To date, only cross-border mergers were regulated by law in Austria under the EC Merger Regulation. A cross-border transfer of a company’s registered business seat was also possible according to case law on the freedom of establishment, but not cross-border divisions. The new Austrian EU-Umgründungsgesetz (EU Restructuring Act, hereinafter EU-UmgrG), which will form the core of the new Austrian Gesellschaftsrechtliches Mobilitätsgesetz (Corporate Mobility Act), provides legal regulations for all three types of restructurings (mergers, conversions, divisions), making a distinction between inward and outward restructuring.
Executive and supervisory board members are liable to the company under Section 41 of the Austrian Aktiengesetz (Stock Corporation Act). However, they are also liable to the shareholders for damage suffered by the latter as a result of a cross-border restructuring unless they prove that they observed their duty of care under Section 5 EU-UmgrG.
Cross-border mergers correspond to the previous ‘cross-border transfer of registered office’. This involves the conversion of a capital company which has its registered office in a Member State and is subject to the law of that Member State (exit Member State) into a capital company subject to the law of another Member State (accession Member State) with a simultaneous transfer of the registered office.

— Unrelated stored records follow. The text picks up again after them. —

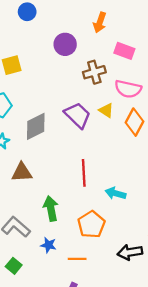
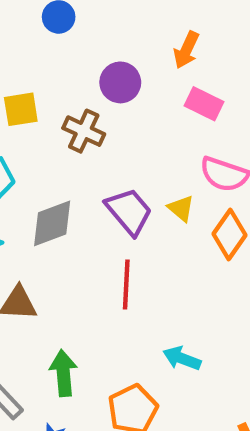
pink rectangle: (124, 51) -> (204, 104), moved
brown cross: (94, 72) -> (84, 131), moved, turned 35
red line: (84, 173) -> (126, 284), moved

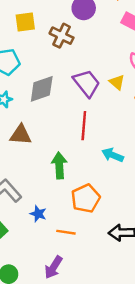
cyan arrow: (182, 358) -> (113, 155), moved
green arrow: (63, 373) -> (59, 165), moved

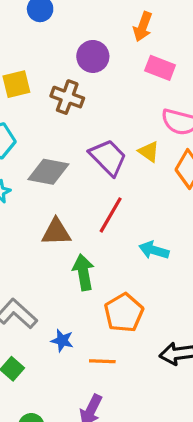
gray diamond: (42, 89) -> (48, 172), turned 36
red line: (84, 126) -> (111, 215), turned 32
brown triangle: (21, 135) -> (56, 232), moved

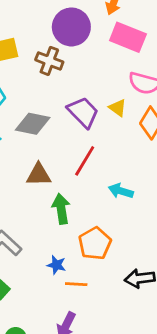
purple circle: (93, 56) -> (71, 27), size x1.4
pink rectangle: (160, 68) -> (128, 37), size x1.4
blue star: (62, 341) -> (56, 265), moved

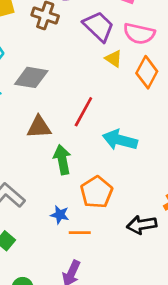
purple trapezoid: (83, 112) -> (99, 26), moved
cyan arrow: (121, 191) -> (120, 140), size x1.4

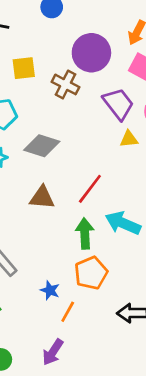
yellow triangle: (114, 59) -> (129, 139), turned -48
green arrow: (62, 160) -> (85, 234), moved
orange line: (80, 233) -> (68, 312), turned -70

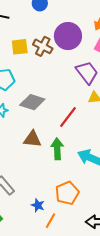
brown cross: (65, 84) -> (43, 46), moved
red line: (90, 189) -> (68, 117), moved
green arrow: (85, 234) -> (57, 149), moved

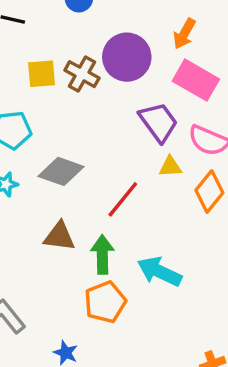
orange pentagon: (67, 193) -> (105, 302), moved

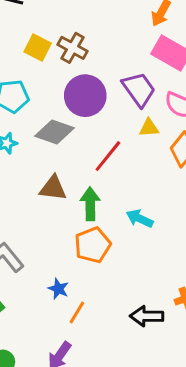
purple circle: (127, 57) -> (85, 96), moved
yellow square: (42, 74) -> (38, 48), turned 32
cyan arrow: (160, 272) -> (140, 219), size x0.7

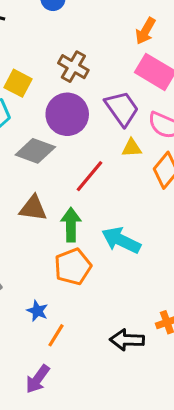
yellow square: (38, 48) -> (18, 83), moved
brown cross: (73, 48) -> (73, 67), moved
cyan arrow: (140, 219) -> (121, 240), size x1.4

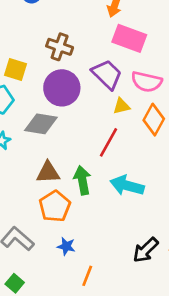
red line: (90, 176) -> (108, 142), moved
orange pentagon: (73, 267) -> (55, 206), moved
blue star: (37, 311) -> (66, 246), moved
black arrow: (127, 340) -> (146, 250), moved, turned -36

Abuse control will be introduced under Section 21 (7) EU-UmgrG. Commercial Register Courts shall refrain from registering a conversion if the conversion might serve abusive purposes such as to circumvent employee rights, social security payments, tax obligations, claims by other creditors, or for criminal purposes. In the absence of any specific indications, however, the court can generally assume that there is no abuse.
As far as cross-border divisions are concerned, the new law allows cross-border divisions for the purpose of new formations, divisions for the purpose of new formations, and spin-offs (i.e., transfer of part of the assets to a subsidiary to be newly formed). Cross-border divisions for incorporation, on the other hand, are not provided for.
The new regulations are to come into force on 1 August 2023.